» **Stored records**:

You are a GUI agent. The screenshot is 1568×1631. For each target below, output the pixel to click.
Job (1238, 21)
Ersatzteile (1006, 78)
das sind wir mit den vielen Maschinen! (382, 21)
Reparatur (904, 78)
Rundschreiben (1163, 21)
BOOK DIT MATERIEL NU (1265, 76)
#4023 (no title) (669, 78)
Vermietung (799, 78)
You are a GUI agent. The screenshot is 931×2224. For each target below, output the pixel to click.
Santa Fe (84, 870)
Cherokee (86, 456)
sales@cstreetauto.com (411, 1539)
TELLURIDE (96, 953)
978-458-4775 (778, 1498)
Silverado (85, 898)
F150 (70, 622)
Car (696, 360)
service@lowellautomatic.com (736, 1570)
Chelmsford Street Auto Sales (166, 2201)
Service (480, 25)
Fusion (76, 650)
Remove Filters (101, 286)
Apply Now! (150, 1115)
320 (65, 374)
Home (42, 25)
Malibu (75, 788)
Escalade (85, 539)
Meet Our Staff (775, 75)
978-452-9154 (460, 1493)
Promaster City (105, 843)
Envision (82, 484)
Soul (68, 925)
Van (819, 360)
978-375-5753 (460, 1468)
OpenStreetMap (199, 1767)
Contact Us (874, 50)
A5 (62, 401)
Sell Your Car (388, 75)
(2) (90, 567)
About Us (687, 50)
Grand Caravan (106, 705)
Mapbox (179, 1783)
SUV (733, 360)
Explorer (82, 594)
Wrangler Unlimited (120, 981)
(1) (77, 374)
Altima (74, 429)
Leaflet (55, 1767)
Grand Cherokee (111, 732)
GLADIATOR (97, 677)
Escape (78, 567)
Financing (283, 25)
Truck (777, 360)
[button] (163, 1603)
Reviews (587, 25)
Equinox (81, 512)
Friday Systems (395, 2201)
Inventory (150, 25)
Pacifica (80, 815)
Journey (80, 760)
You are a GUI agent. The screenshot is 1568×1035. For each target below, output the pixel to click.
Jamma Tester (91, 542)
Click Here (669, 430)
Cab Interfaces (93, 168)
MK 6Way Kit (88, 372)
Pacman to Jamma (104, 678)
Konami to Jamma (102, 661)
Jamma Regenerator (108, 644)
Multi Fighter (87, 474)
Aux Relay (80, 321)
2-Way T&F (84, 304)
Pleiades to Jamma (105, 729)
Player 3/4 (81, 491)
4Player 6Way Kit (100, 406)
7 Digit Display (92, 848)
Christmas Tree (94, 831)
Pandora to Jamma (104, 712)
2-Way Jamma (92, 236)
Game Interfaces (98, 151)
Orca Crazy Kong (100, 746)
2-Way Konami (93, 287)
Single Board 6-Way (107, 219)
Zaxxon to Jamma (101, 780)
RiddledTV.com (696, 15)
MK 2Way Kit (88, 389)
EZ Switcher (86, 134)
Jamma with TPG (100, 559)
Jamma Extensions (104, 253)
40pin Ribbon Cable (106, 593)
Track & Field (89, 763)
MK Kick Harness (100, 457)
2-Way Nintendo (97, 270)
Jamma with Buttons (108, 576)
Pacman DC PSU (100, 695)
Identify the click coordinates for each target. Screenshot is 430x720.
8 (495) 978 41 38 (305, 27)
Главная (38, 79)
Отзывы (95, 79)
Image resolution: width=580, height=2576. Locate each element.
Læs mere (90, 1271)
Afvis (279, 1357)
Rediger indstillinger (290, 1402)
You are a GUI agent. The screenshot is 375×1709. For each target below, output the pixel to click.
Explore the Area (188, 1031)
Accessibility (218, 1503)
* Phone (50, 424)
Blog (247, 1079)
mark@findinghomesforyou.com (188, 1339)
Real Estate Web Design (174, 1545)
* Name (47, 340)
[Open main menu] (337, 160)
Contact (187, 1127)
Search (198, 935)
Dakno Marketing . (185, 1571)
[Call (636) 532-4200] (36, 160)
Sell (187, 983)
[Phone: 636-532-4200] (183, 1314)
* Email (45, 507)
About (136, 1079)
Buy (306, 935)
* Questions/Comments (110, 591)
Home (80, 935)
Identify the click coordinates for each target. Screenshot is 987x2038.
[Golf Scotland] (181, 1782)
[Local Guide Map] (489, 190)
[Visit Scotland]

» **WORK TO COMPLETE**:
Every entry is to be retyped word for word.

» **ANSWER FOR THE TASK**:
You are a GUI agent. The screenshot is 1568×1631. For each target below, output the pixel to click.
Job (1238, 21)
Ersatzteile (1006, 78)
das sind wir mit den vielen Maschinen! (382, 21)
Reparatur (904, 78)
Rundschreiben (1163, 21)
BOOK DIT MATERIEL NU (1265, 76)
#4023 (no title) (669, 78)
Vermietung (799, 78)
You are a GUI agent. The screenshot is 931×2224. For each target below, output the pixel to click.
Santa Fe (84, 870)
Cherokee (86, 456)
sales@cstreetauto.com (411, 1539)
TELLURIDE (96, 953)
978-458-4775 (778, 1498)
Silverado (85, 898)
F150 (70, 622)
Car (696, 360)
service@lowellautomatic.com (736, 1570)
Chelmsford Street Auto Sales (166, 2201)
Service (480, 25)
Fusion (76, 650)
Remove Filters (101, 286)
Apply Now! (150, 1115)
320 (65, 374)
Home (42, 25)
Malibu (75, 788)
Escalade (85, 539)
Meet Our Staff (775, 75)
978-452-9154 (460, 1493)
Promaster City (105, 843)
Envision (82, 484)
Soul (68, 925)
Van (819, 360)
978-375-5753 (460, 1468)
OpenStreetMap (199, 1767)
Contact Us (874, 50)
A5 (62, 401)
Sell Your Car (388, 75)
(2) (90, 567)
About Us (687, 50)
Grand Caravan (106, 705)
Mapbox (179, 1783)
SUV (733, 360)
Explorer (82, 594)
Wrangler Unlimited (120, 981)
(1) (77, 374)
Altima (74, 429)
Leaflet (55, 1767)
Grand Cherokee (111, 732)
GLADIATOR (97, 677)
Escape (78, 567)
Financing (283, 25)
Truck (777, 360)
[button] (163, 1603)
Reviews (587, 25)
Equinox (81, 512)
Friday Systems (395, 2201)
Inventory (150, 25)
Pacifica (80, 815)
Journey (80, 760)
You are a GUI agent. The screenshot is 1568×1035. For each target below, output the pixel to click.
Jamma Tester (91, 542)
Click Here (669, 430)
Cab Interfaces (93, 168)
MK 6Way Kit (88, 372)
Pacman to Jamma (104, 678)
Konami to Jamma (102, 661)
Jamma Regenerator (108, 644)
Multi Fighter (87, 474)
Aux Relay (80, 321)
2-Way T&F (84, 304)
Pleiades to Jamma (105, 729)
Player 3/4 (81, 491)
4Player 6Way Kit (100, 406)
7 Digit Display (92, 848)
Christmas Tree (94, 831)
Pandora to Jamma (104, 712)
2-Way Jamma (92, 236)
Game Interfaces (98, 151)
Orca Crazy Kong (100, 746)
2-Way Konami (93, 287)
Single Board 6-Way (107, 219)
Zaxxon to Jamma (101, 780)
RiddledTV.com (696, 15)
MK 2Way Kit (88, 389)
EZ Switcher (86, 134)
Jamma with TPG (100, 559)
Jamma Extensions (104, 253)
40pin Ribbon Cable (106, 593)
Track & Field (89, 763)
MK Kick Harness (100, 457)
2-Way Nintendo (97, 270)
Jamma with Buttons (108, 576)
Pacman DC PSU (100, 695)
Identify the click coordinates for each target. Screenshot is 430x720.
8 (495) 978 41 38 (305, 27)
Главная (38, 79)
Отзывы (95, 79)
Image resolution: width=580, height=2576. Locate each element.
Læs mere (90, 1271)
Afvis (279, 1357)
Rediger indstillinger (290, 1402)
You are a GUI agent. The screenshot is 375×1709. For each target below, output the pixel to click.
Explore the Area (188, 1031)
Accessibility (218, 1503)
* Phone (50, 424)
Blog (247, 1079)
mark@findinghomesforyou.com (188, 1339)
Real Estate Web Design (174, 1545)
* Name (47, 340)
[Open main menu] (337, 160)
Contact (187, 1127)
Search (198, 935)
Dakno Marketing . (185, 1571)
[Call (636) 532-4200] (36, 160)
Sell (187, 983)
[Phone: 636-532-4200] (183, 1314)
* Email (45, 507)
About (136, 1079)
Buy (306, 935)
* Questions/Comments (110, 591)
Home (80, 935)
Identify the click coordinates for each target. Screenshot is 987x2038.
[Golf Scotland] (181, 1782)
[Local Guide Map] (489, 190)
[Visit Scotland]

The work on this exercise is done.